Eno is bobbing back with a vengeance in the next couple of months. There's the single, the album - Here Come The Warm Jets - and a tour of the country backed by the goodly Winkies. Not that Eno has ever really disappeared from the public eye. Even though he hasn't done a live appearance since he left Roxy Music in June, where most artists would have been forgotten and sunk from view, Eno's solo progress has been faithfully followed from the outset.

"I suppose it's because I enjoy it all so much," he says. And he means it. Eno's life is a whole succession of adventures and games. He's got a string of flats and rooms all over London and an even longer string of adoring women. On fine days he wanders off to the nearest patch of outdoors with a book and all through he plays little dare games with himself. One of them which is a track on the album was to see if he could record the whole thing without stopping to hear part of it through and just continuing without a break with new ideas.

The result was very good. But it does sum up Eno's attitude to recording which is that it should be fun with friends dropping in to play. Eno doesn't have much time for the Yeses and ELPs of this world; he doesn't rate technical brilliance too highly.

Both the album and the single will therefore come as a surprise to a lot of people. They're basically fun. They're not heavy electronic synthesised music and they're not long, boring jams. The album is a collection of songs that range from sad, minor key laments like Driving Me Backwards (which is Eno's favourite track) to him yodelling on his single and lots of choppy piano played by him.

It is a constant source of joy to Eno that he has twice been featured in Top Keyboard player sections of polls.

"I play keyboards just like I use a typewriter, with two fingers. I like the piano as a percussion instrument. I suppose that by not being able to play things properly, I'm bound to evolve new ways.

"I do one note guitar solos. Nobody ever does that now; it's considered untechnical and naive. There was one on the Ball And Chain track by Janis Joplin and Big Brother - it was terrific, but that guitarist was never rated."

Eno doesn't like technical guitarists much, although there's some smashing guitar work by Bob Fripp on the album.

Fripp is technically brilliant - he practises his guitar six hours a day, but what that has done for him is that he realises holding one note for one minute is as effective as playing a hundred and twenty notes in a second.

There is an especially fine track called Blank Frank which starts off "Blank Frank is the messenger of your doom and your destruction" (The initials are B.F. ...think about it).

There is another fine number called Dead Finks Don't Talk, in which Eno will be generally accused of taking the rise out of his last great employer - Bryan Ferry, because the vocal style is almost exactly similar.

"I was trying to imitate Elvis, but when I'd done it the engineer said, 'You'll get me fired for that,' and I realised it sounds vicious, and I thought perhaps I ought to remix it, and then I though what the... why should I?

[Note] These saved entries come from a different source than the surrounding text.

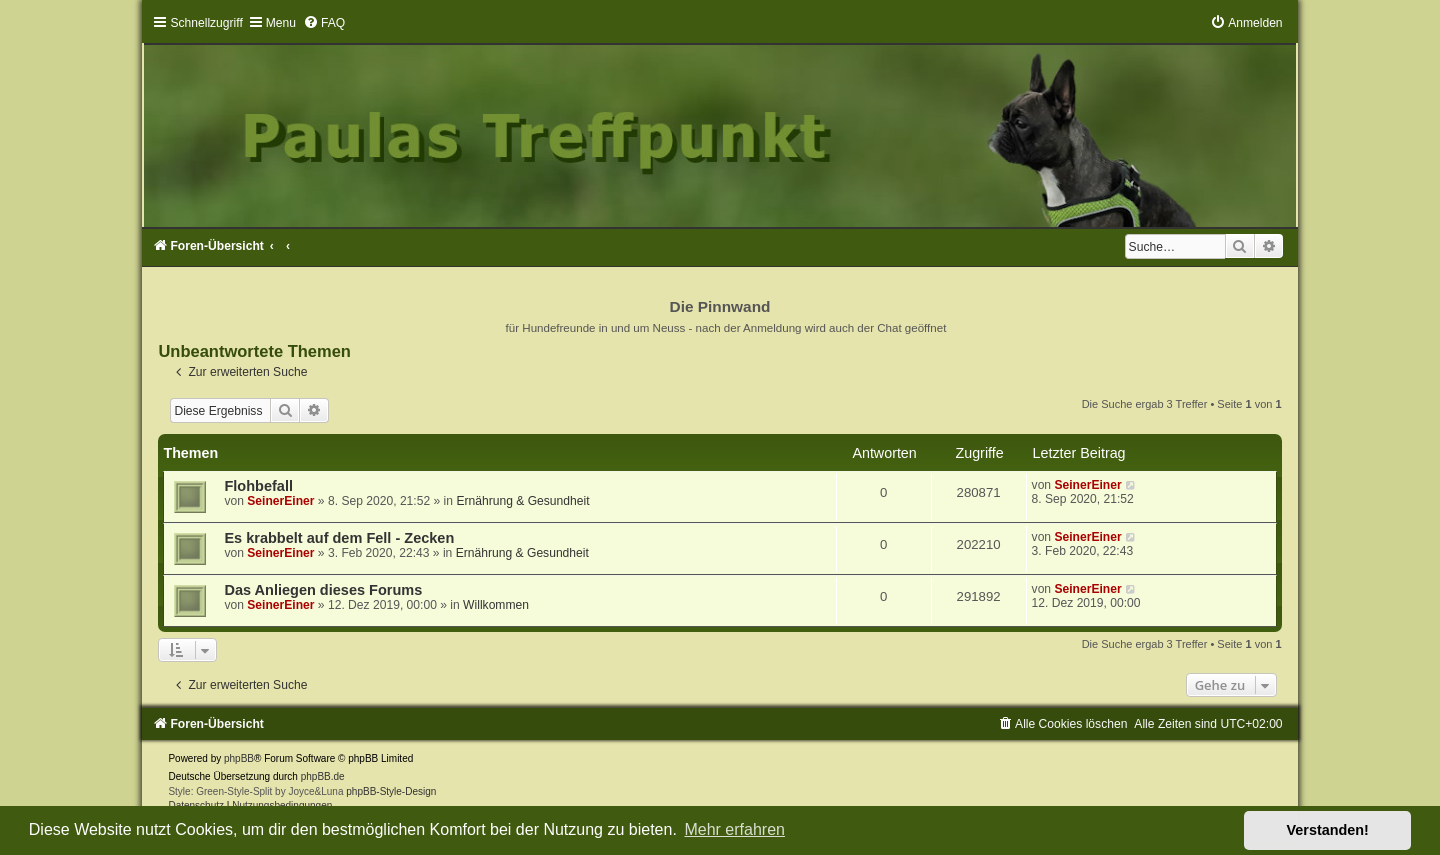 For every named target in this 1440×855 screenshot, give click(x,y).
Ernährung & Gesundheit (522, 501)
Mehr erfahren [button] (734, 829)
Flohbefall (258, 486)
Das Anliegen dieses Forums (323, 590)
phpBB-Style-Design (391, 791)
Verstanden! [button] (1328, 830)
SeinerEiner (280, 501)
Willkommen (496, 605)
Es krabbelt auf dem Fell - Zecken (339, 538)
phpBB (239, 758)
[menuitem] (324, 23)
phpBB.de (323, 776) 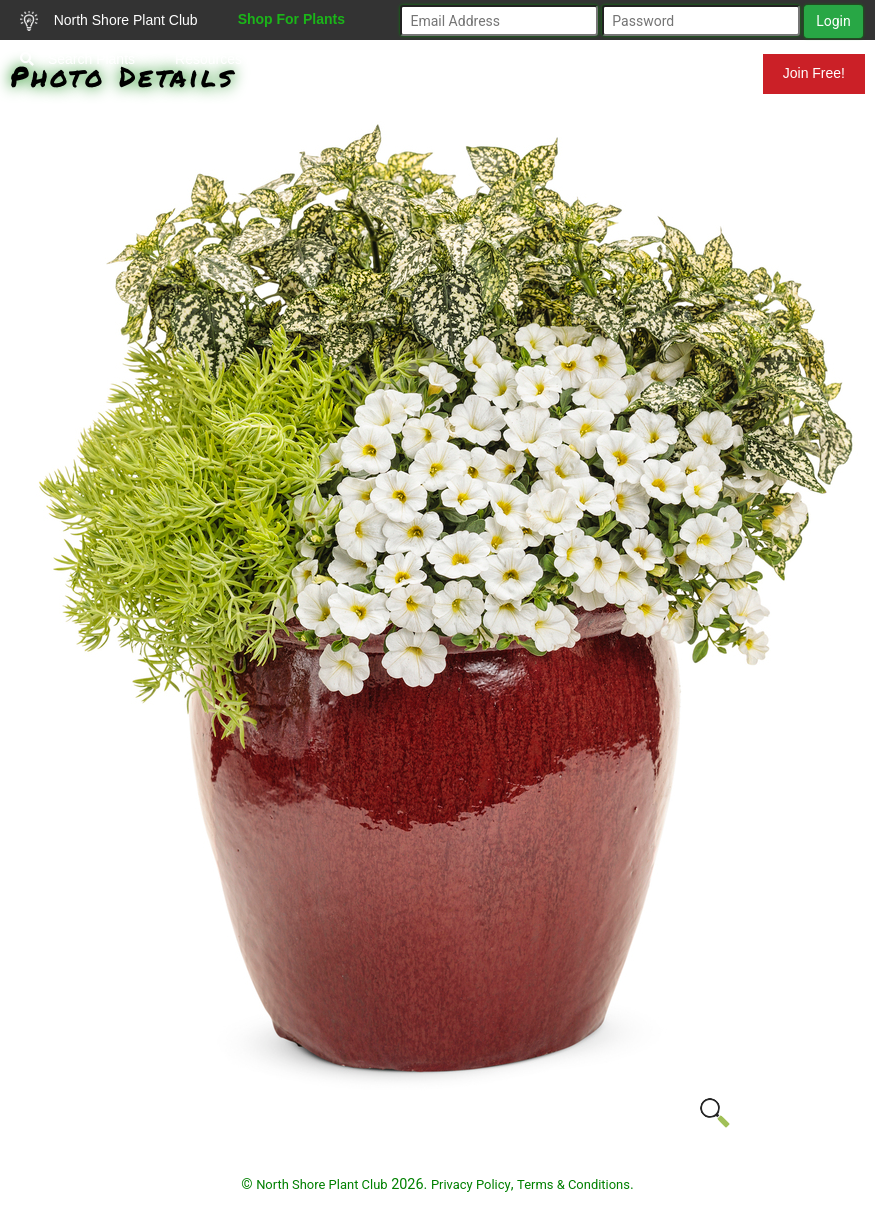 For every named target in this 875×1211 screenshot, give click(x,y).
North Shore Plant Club (109, 21)
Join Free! (814, 73)
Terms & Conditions (573, 1184)
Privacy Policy (471, 1184)
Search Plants (77, 59)
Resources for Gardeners (253, 59)
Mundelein (698, 73) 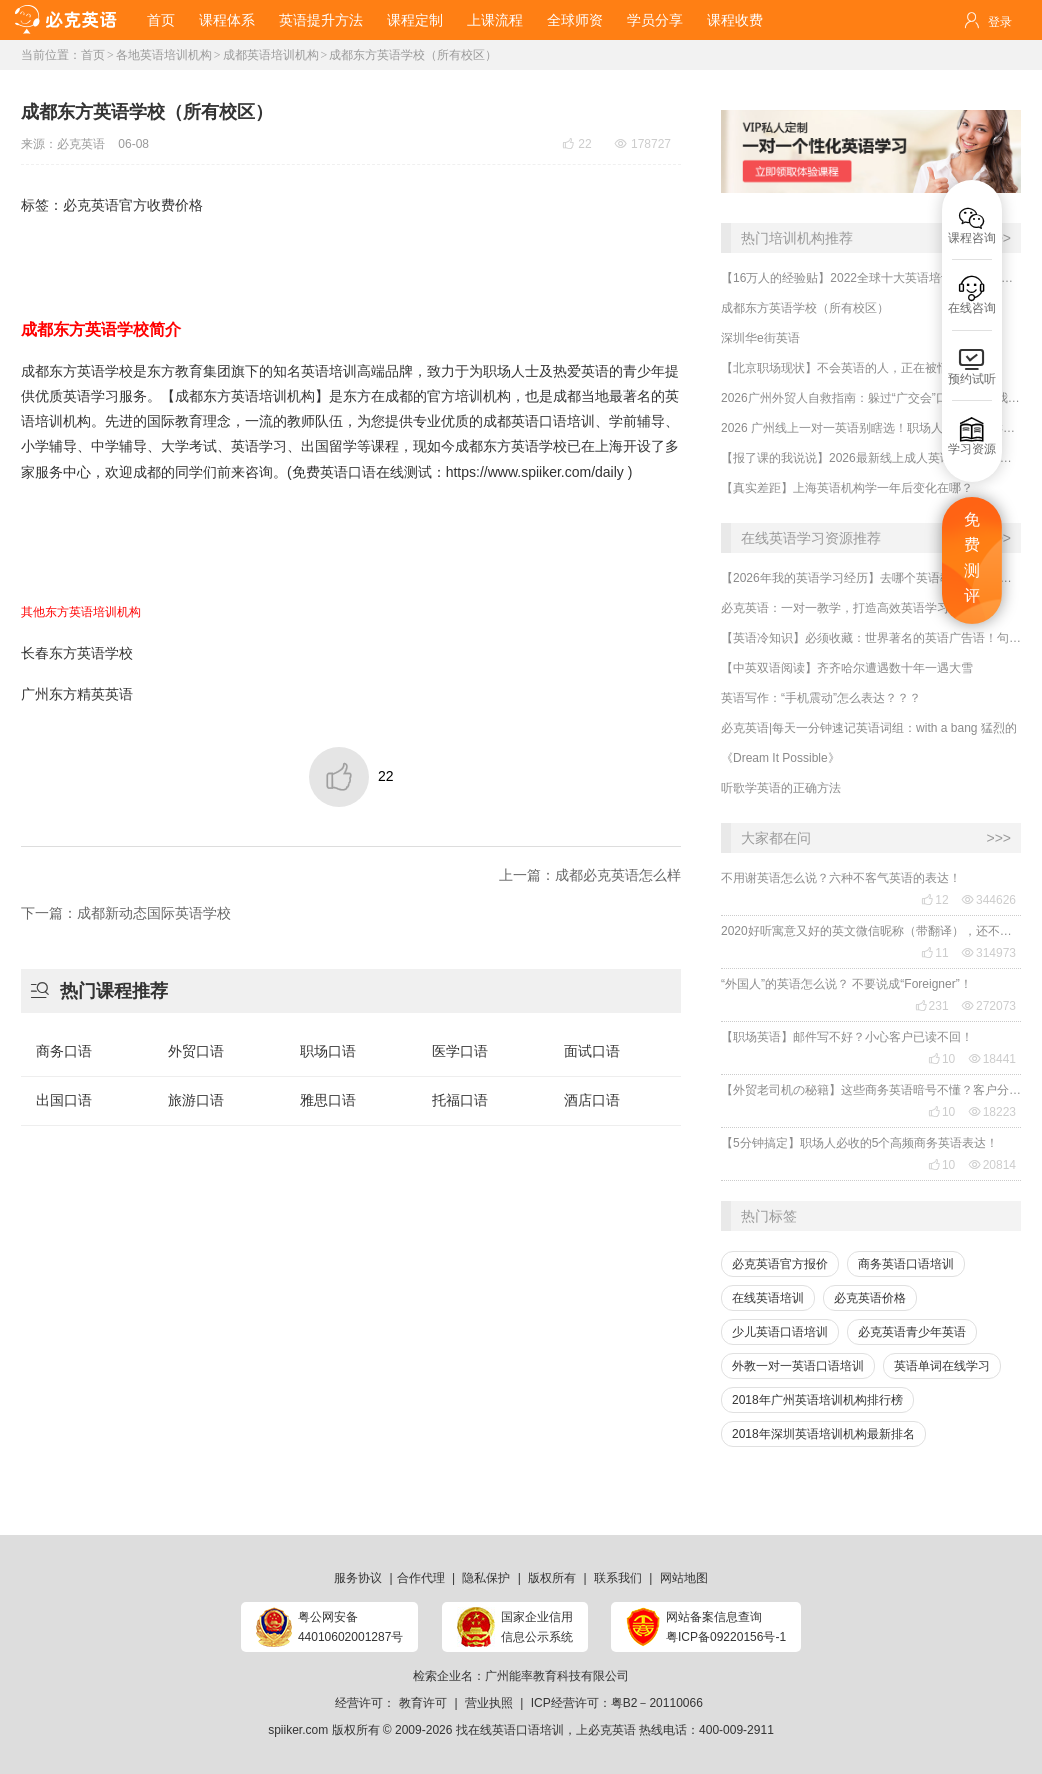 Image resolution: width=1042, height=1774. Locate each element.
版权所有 (552, 1578)
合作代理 (421, 1578)
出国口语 (64, 1100)
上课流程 (495, 20)
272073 (989, 1006)
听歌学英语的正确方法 (781, 788)
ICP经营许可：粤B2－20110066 (617, 1703)
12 (934, 900)
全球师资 (575, 20)
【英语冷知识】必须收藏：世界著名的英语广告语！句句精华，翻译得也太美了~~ (871, 638)
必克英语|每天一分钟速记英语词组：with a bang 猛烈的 (869, 728)
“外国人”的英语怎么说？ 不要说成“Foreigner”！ (846, 984)
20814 (992, 1165)
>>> (998, 838)
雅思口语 (328, 1100)
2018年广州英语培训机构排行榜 (817, 1400)
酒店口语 (592, 1100)
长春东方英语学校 (77, 653)
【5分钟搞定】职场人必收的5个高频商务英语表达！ (859, 1143)
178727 (643, 144)
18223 (992, 1112)
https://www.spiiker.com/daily (535, 472)
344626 (989, 900)
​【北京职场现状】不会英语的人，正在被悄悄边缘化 (859, 368)
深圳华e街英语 (760, 338)
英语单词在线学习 (942, 1366)
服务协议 (358, 1578)
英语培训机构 (273, 396)
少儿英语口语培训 (780, 1332)
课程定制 (415, 20)
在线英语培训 (768, 1298)
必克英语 (81, 144)
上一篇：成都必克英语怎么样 (590, 875)
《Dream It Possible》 (780, 758)
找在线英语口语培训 (510, 1730)
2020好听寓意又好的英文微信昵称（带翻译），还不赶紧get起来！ (871, 931)
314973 (989, 953)
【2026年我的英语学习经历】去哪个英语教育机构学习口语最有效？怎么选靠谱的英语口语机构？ (871, 578)
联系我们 (618, 1578)
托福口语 (460, 1100)
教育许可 (423, 1703)
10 (941, 1059)
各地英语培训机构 (164, 55)
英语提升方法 (321, 20)
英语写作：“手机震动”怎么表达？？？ (821, 698)
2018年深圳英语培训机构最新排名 (823, 1434)
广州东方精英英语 (77, 694)
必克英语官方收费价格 (133, 205)
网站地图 (684, 1578)
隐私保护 (486, 1578)
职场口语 (328, 1051)
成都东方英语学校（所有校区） (413, 55)
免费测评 (972, 558)
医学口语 (460, 1051)
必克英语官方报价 (780, 1264)
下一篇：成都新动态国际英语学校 (126, 913)
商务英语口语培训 (906, 1264)
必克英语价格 (870, 1298)
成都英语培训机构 (271, 55)
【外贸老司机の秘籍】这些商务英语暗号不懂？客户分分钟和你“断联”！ (871, 1090)
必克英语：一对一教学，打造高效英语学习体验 (847, 608)
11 (934, 953)
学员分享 (655, 20)
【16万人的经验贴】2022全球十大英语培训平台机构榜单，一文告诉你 (871, 278)
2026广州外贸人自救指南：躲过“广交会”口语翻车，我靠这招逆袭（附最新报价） (871, 398)
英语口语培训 (553, 421)
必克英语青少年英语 (912, 1332)
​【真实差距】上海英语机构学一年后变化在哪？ (847, 488)
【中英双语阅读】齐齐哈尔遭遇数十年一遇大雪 (847, 668)
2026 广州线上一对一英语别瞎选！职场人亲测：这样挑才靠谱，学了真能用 (871, 428)
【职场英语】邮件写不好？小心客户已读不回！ (847, 1037)
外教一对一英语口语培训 (798, 1366)
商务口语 (64, 1051)
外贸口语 (196, 1051)
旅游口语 (196, 1100)
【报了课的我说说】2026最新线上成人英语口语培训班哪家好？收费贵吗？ (871, 458)
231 (932, 1006)
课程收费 (735, 20)
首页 (161, 20)
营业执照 (489, 1703)
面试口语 (592, 1051)
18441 (992, 1059)
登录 (1000, 22)
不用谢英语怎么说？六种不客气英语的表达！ (841, 878)
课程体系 (227, 20)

"Everyone thought the whole album would be very electronic, but I'm very much into simple things and I'm really fed up with groups that think that inventing a complicated structure is half way to composing a great piece of music. My next album is going to be even simpler.

"I mean, if you're cooking and you put every herb in the kitchen in just to make it a more interesting meal, it could be a disaster. It might have been better just to stick with a few old chick peas."

Eno reckons that the rock revival was partly due to a reaction away from complex music towards more simple forms.

He's really looking forward to going out on the road with The Winkies, because Eno is basically a great showman and loves being on stage. He's looking forward to being able to sing up there for the first time, too. Various guest musicians have promised to come along and sit in on various nights, including Fripp and the greater part of Roxy.

And The Winkies turn those numbers from the album into rock and roll. I thought that a bass, drums and two guitars combo wouldn't really be right but it sounds amazing.

Mark my words, Eno will knock spots off Marc Bolan yet.